|Country of origin||United States|
|Application||low cost throttleable booster engine|
|Propellant||LOX / RP-1 (kerosene)|
|Thrust (sea-level)||4,900 kN (1,100,000 lbf)|
|Chamber pressure||177 bar|
The TR-107 was a developmental rocket engine designed in 2002 by Northrop Grumman for NASA and DoD funded Space Launch Initiative. Operating on LOX/RP-1 the engine was throttleable and had a thrust of 4,900 kN (1,100,000 lbf) at a chamber pressure of 17.7 megapascals (177 bar), making it one of the most powerful engines ever constructed. 

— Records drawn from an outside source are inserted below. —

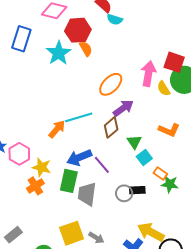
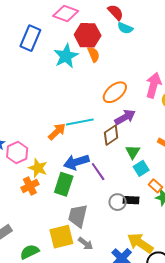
gray trapezoid: (87, 194) -> (78, 216), moved

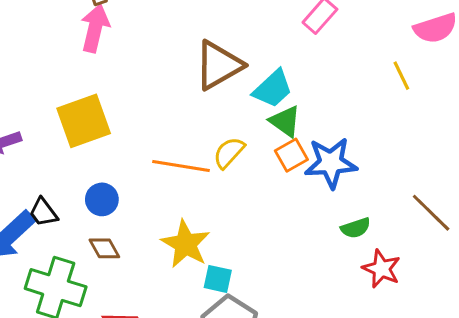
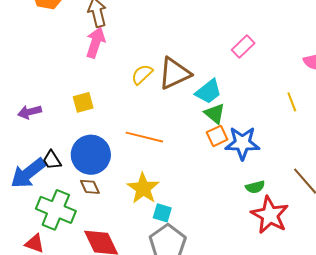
yellow line: (401, 76) -> (292, 102), moved
yellow square: (84, 121) -> (83, 102), size x0.6
yellow semicircle: (229, 153) -> (142, 74), moved
blue circle: (102, 199) -> (91, 155), size x1.8
red star: (381, 269) -> (270, 215), size x1.5

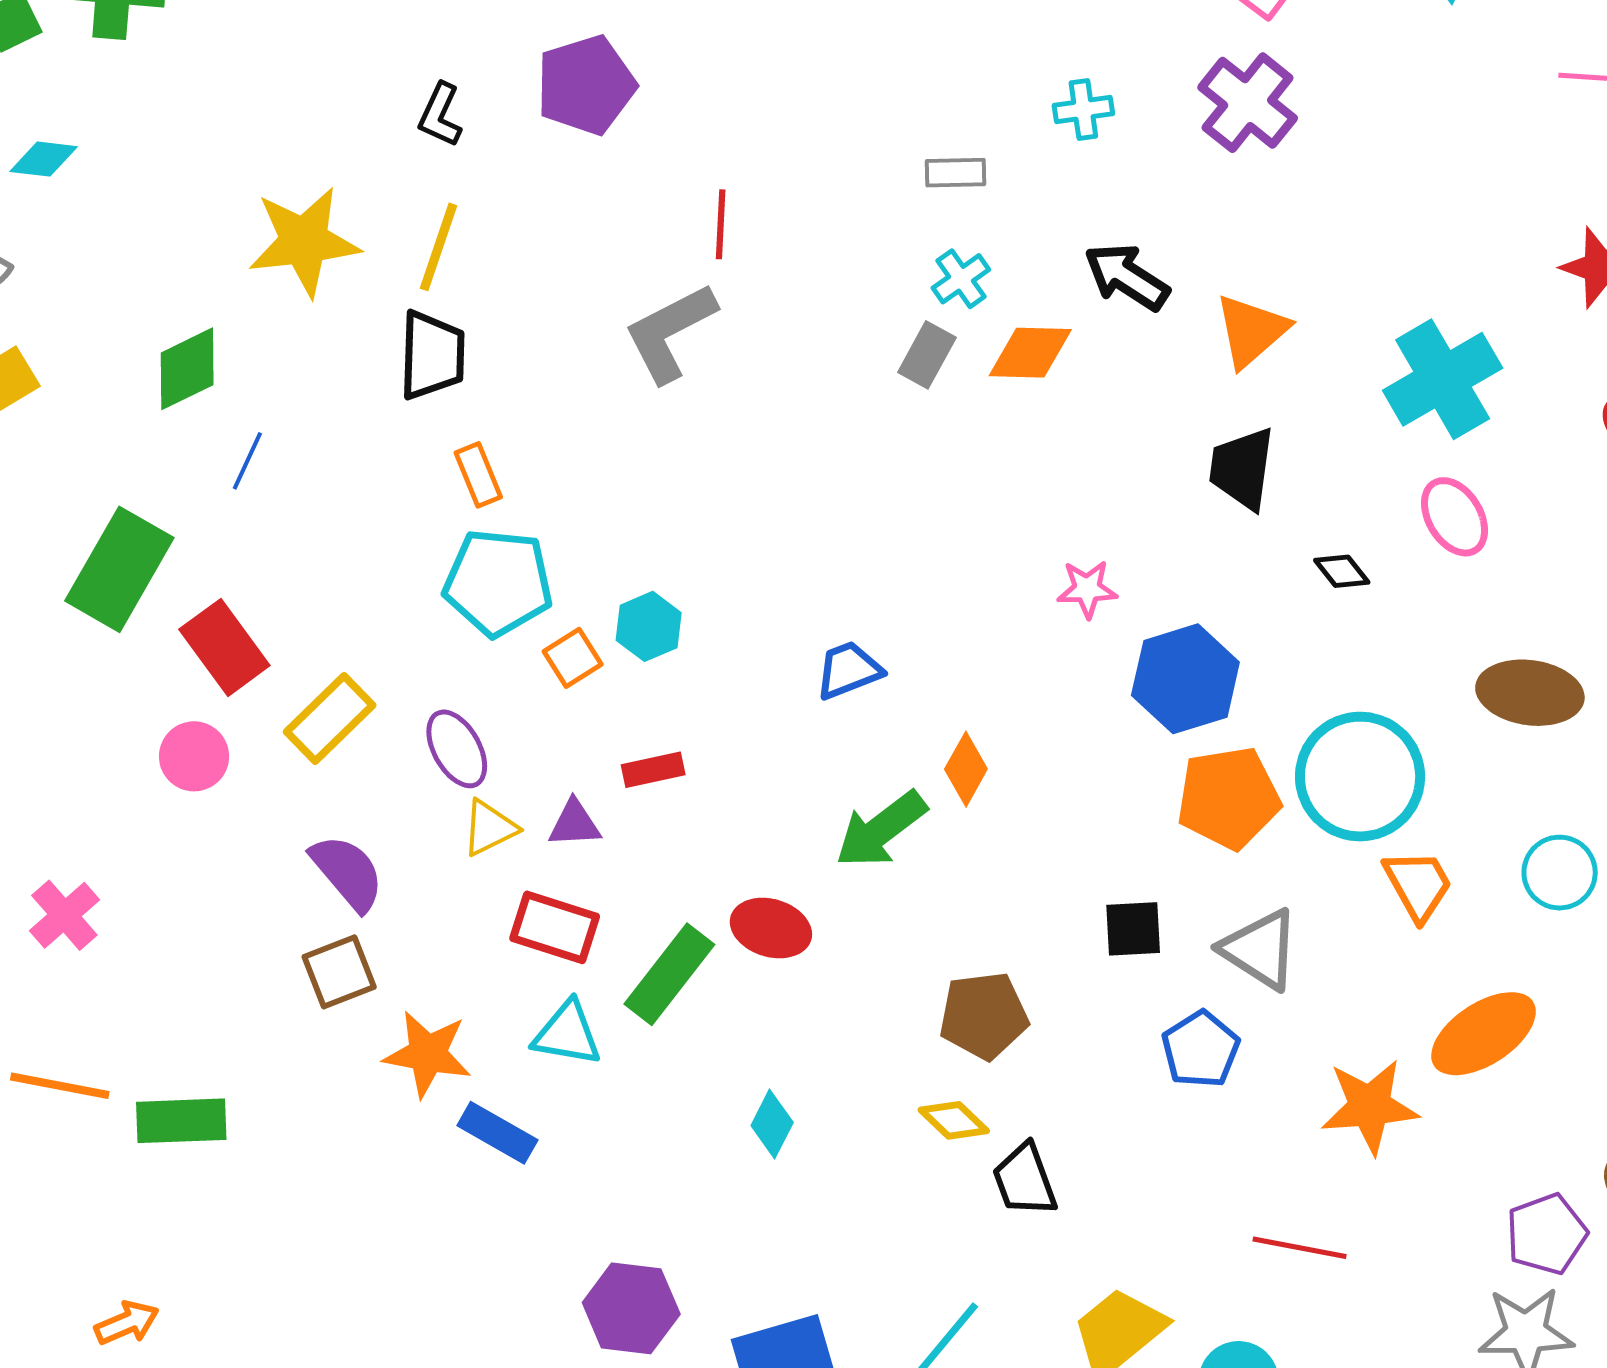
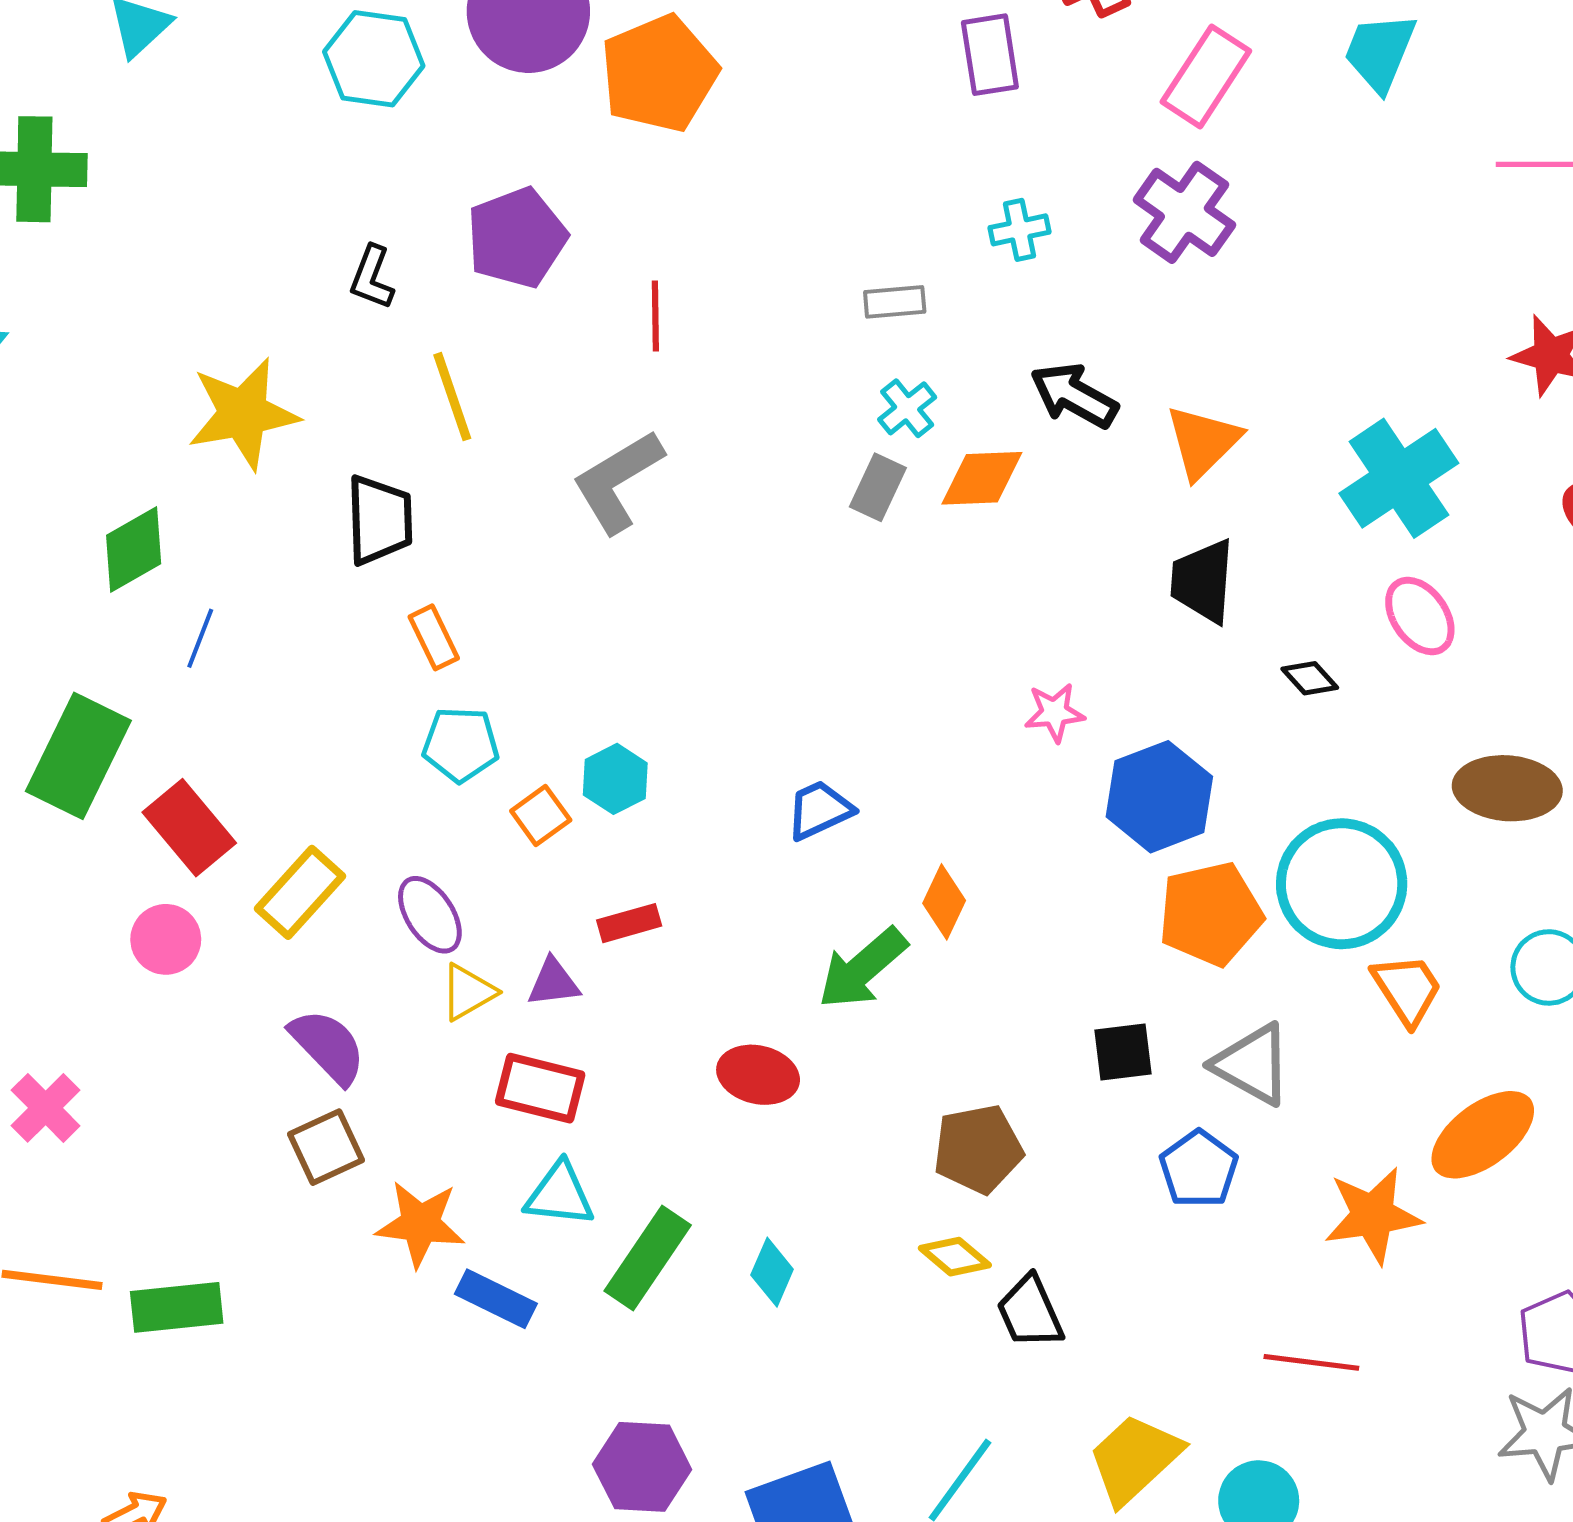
red line: (721, 224) -> (655, 316), moved
yellow line: (438, 247) -> (452, 397), moved, turned -34
cyan pentagon: (498, 582) -> (461, 744), size x0.7
green rectangle: (669, 974) -> (648, 1258), moved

The TR-107 was built[when?] by TRW following the successful conclusion of the development program for the TR-106 engine, a similar throttleable engine of about half the thrust burning LOX/LH2 instead of LOX / RP-1. Tom Mueller, then VP of Propulsion Development at Northrop, was project manager for both the TR-106 and TR-107 engines.
The engine used duct-cooling of the main combustion chamber and materials that would not interact with kerosene to minimize coking.
The duct separated the fuel from the chamber wall and allowed controlled cooling of the chamber to keep the temperature of the kerosene down. This approach simplified the engine in comparison with competing designs. By eliminating the regenerative cooling circuit, many large manifolds and associated plumbing were eliminated as well, reducing potential failure modes and improving engine reliability. The TR107 engine used oxygen-rich combustion (ORSC) products to alleviate soot build-up when running the turbo pumps. The goal of the development was to produce a large, low-cost, easy-to-manufacture booster engine.